In "The Spirit of Indian Philosophy," Sir Sarvepalli Radhakrishnan,7 after pointing out the diversity of views held by Indian thinkers, indicates seven attitudes that are characteristic of the Indian philosophical mind. (1) Concentration on the spiritual. Philosophy and religion are closely related. Humans are spiritual in nature and are primarily interested in their spiritual destiny and not in material welfare. (2) Belief in the intimate relationship of philosophy and life. (3) The introspective attitude and concern for the inner life. The inner spirit of a person, the subject rather than the object, is the focus of attention and gives the best clue to the nature of the universe. (4) The affinity with idealism. Because reality is "ultimately one and ultimately spiritual," the tendency is toward nondualistic idealism. (5) The acceptance of direct perception as the only method through which reality can be known. When the mind becomes free from the impurities of attachment and aversion through the practice of yoga or spiritual disciplines, it perceives truth directly, as one perceives a fruit lying on the palm of one's hand. Reason is useful but insufficient; it leads the seeker as far as it can and then bows out. To know reality is to experience it or to become one with it. (6) A consciousness of tradition and an acceptance of the insights of seers who have lived in the past. This has not, however, made Indian philosophy dogmatic or creedal. (7) An "overall synthetic tradition." The systems of thought are seen as complementing each other. This stress on the synthetic vision had made possible an intellectual and religious tolerance toward differences within Hinduism and toward other faiths and systems of thought. Hinduism is thus not a fixed and uniform doctrinal system; it is broad, inclusive, and tolerant of different points of view.

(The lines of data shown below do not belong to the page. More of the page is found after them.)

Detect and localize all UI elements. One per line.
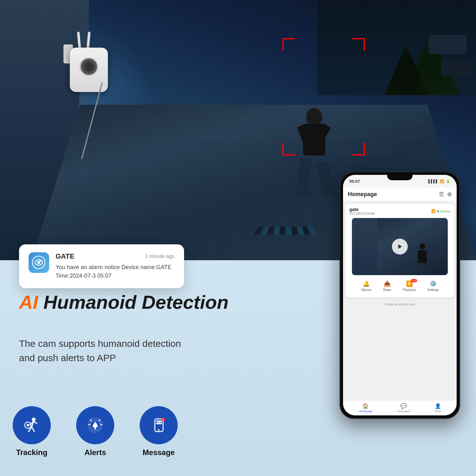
svg-point-24 bbox=[158, 422, 159, 423]
phone-screen: 05:07 ▌▌▌▌ 📶 🔋 Homepage ☰ ⊕ bbox=[343, 175, 457, 415]
play-button[interactable] bbox=[392, 239, 408, 255]
phone-status-icons: ▌▌▌▌ 📶 🔋 bbox=[428, 179, 450, 183]
message-icon-circle: ••• bbox=[140, 406, 178, 444]
nav-homepage-label: Homepage bbox=[359, 410, 373, 413]
detection-description: The cam supports humanoid detection and … bbox=[19, 336, 181, 365]
cars-area bbox=[381, 16, 476, 79]
feature-message: ••• Message bbox=[140, 406, 178, 457]
detection-heading: AI Humanoid Detection bbox=[19, 292, 228, 313]
notification-content: GATE 1 minute ago You have an alarm noti… bbox=[56, 252, 175, 280]
nav-mine-label: Mine bbox=[435, 410, 441, 413]
add-icon[interactable]: ⊕ bbox=[447, 191, 452, 198]
feed-wall bbox=[352, 218, 377, 275]
svg-line-7 bbox=[32, 427, 34, 432]
notification-app-icon bbox=[29, 252, 49, 273]
car-2 bbox=[441, 60, 473, 76]
share-button[interactable]: 📤 Share bbox=[383, 280, 391, 292]
svg-text:•••: ••• bbox=[162, 419, 164, 421]
phone-bottom-nav: 🏠 Homepage 💬 Messages 👤 Mine bbox=[343, 400, 457, 415]
silence-button[interactable]: 🔔 Silence bbox=[361, 280, 371, 292]
notification-header: GATE 1 minute ago bbox=[56, 252, 175, 261]
svg-point-11 bbox=[27, 424, 29, 426]
nav-messages[interactable]: 💬 Messages bbox=[397, 403, 410, 413]
tracking-box bbox=[282, 38, 365, 155]
phone-notch bbox=[387, 172, 413, 180]
battery-icon: 🔋 bbox=[446, 179, 450, 183]
svg-point-23 bbox=[156, 422, 157, 423]
settings-button[interactable]: ⚙️ Settings bbox=[427, 280, 439, 292]
svg-marker-29 bbox=[398, 244, 402, 249]
list-icon[interactable]: ☰ bbox=[439, 191, 444, 198]
svg-point-15 bbox=[95, 428, 96, 429]
ai-prefix: AI bbox=[19, 292, 38, 313]
playback-button[interactable]: ▶️ 1.5 Playback bbox=[403, 280, 416, 292]
signal-icon: ▌▌▌▌ bbox=[428, 179, 438, 183]
playback-badge: 1.5 bbox=[411, 279, 417, 282]
tracking-icon-circle bbox=[13, 406, 51, 444]
tracking-corner-bl bbox=[282, 143, 295, 155]
feed-intruder-legs bbox=[416, 264, 429, 273]
features-row: Tracking bbox=[13, 406, 178, 457]
camera-feed-thumbnail[interactable] bbox=[352, 218, 448, 275]
tracking-corner-tl bbox=[282, 38, 295, 51]
intruder-leg-left bbox=[297, 158, 312, 197]
bottom-line-content: I have a bottom line bbox=[385, 302, 415, 306]
app-title: Homepage bbox=[348, 191, 377, 198]
motion-shadow bbox=[254, 227, 317, 235]
description-text: The cam supports humanoid detection bbox=[19, 336, 181, 351]
wifi-icon: 📶 bbox=[440, 179, 444, 183]
share-icon: 📤 bbox=[384, 280, 391, 287]
feed-intruder-body bbox=[418, 250, 427, 263]
silence-icon: 🔔 bbox=[363, 280, 370, 287]
notification-body: You have an alarm notice Device name:GAT… bbox=[56, 263, 175, 280]
bottom-section: GATE 1 minute ago You have an alarm noti… bbox=[0, 260, 476, 476]
alerts-label: Alerts bbox=[84, 448, 106, 457]
feed-leg-l bbox=[418, 264, 422, 273]
nav-messages-label: Messages bbox=[397, 410, 410, 413]
tracking-label: Tracking bbox=[16, 448, 48, 457]
antenna-1 bbox=[77, 32, 81, 49]
device-card: gate VE21981022KWB 📶 Online bbox=[346, 204, 454, 297]
wifi-signal-icon: 📶 bbox=[431, 209, 436, 213]
svg-point-2 bbox=[37, 261, 40, 264]
feature-alerts: Alerts bbox=[76, 406, 114, 457]
notification-body-line2: Time:2024-07-3 05:07 bbox=[56, 272, 175, 280]
heading-rest: Humanoid Detection bbox=[38, 292, 228, 313]
share-label: Share bbox=[383, 288, 391, 292]
tracking-corner-br bbox=[352, 143, 365, 155]
feed-leg-r bbox=[423, 264, 427, 273]
playback-label: Playback bbox=[403, 288, 416, 292]
device-status: 📶 Online bbox=[431, 209, 450, 213]
svg-point-3 bbox=[40, 260, 42, 261]
device-header: gate VE21981022KWB 📶 Online bbox=[349, 207, 450, 215]
mine-icon: 👤 bbox=[435, 403, 441, 409]
settings-label: Settings bbox=[427, 288, 439, 292]
notification-title: GATE bbox=[56, 252, 74, 261]
silence-label: Silence bbox=[361, 288, 371, 292]
svg-rect-16 bbox=[95, 422, 96, 423]
nav-mine[interactable]: 👤 Mine bbox=[435, 403, 441, 413]
tracking-corner-tr bbox=[352, 38, 365, 51]
nav-homepage[interactable]: 🏠 Homepage bbox=[359, 403, 373, 413]
action-bar: 🔔 Silence 📤 Share ▶️ 1.5 Playback ⚙️ bbox=[352, 278, 448, 294]
status-label: Online bbox=[440, 209, 450, 213]
message-label: Message bbox=[142, 448, 175, 457]
svg-point-25 bbox=[160, 422, 161, 423]
svg-line-9 bbox=[34, 421, 37, 423]
description-text-2: and push alerts to APP bbox=[19, 351, 181, 365]
device-id: VE21981022KWB bbox=[349, 212, 375, 215]
notification-card: GATE 1 minute ago You have an alarm noti… bbox=[19, 244, 184, 288]
device-info: gate VE21981022KWB bbox=[349, 207, 375, 215]
bottom-line-text: I have a bottom line bbox=[343, 300, 457, 309]
camera-lens bbox=[79, 57, 98, 76]
camera-body bbox=[70, 48, 108, 92]
status-dot bbox=[437, 210, 439, 212]
home-icon: 🏠 bbox=[362, 403, 369, 409]
app-header-icons: ☰ ⊕ bbox=[439, 191, 452, 198]
alerts-icon-circle bbox=[76, 406, 114, 444]
antenna-2 bbox=[87, 32, 91, 49]
notification-body-line1: You have an alarm notice Device name:GAT… bbox=[56, 263, 175, 272]
device-name: gate bbox=[349, 207, 375, 212]
messages-icon: 💬 bbox=[400, 403, 407, 409]
intruder-leg-right bbox=[316, 161, 334, 197]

2. R. K. C. Forman, (ed.)., Religions of the World, 3rd ed. (New York: St. Martin's, 1993), p. 83.

3. For a more detailed look at these periods, see Klaus K. Klostermaier, A Survey of Hinduism (Albany: State University of New York Press, 1989).

4. N. Smart, The Religious Experience of Mankind, 3rd ed. (New York: Scribner's, 1985), p. 126. We advise any student of religion to refer to this book in its most recent edition.

5. M. Hiriyanna, The Essentials of Indian Philosophy (London: Allen and Unwin, 1949), p. 158.

6. See V. S. Naravane, Modern Indian Thought: A Philosophical Survey (London: Asia Publishing House, 1964).

7. S. Radhakrishnan, and C. A. Moore, eds., A Source Book in Indian Philosophy (Princeton: Princeton University Press, 1957), pp. xx-xxvi.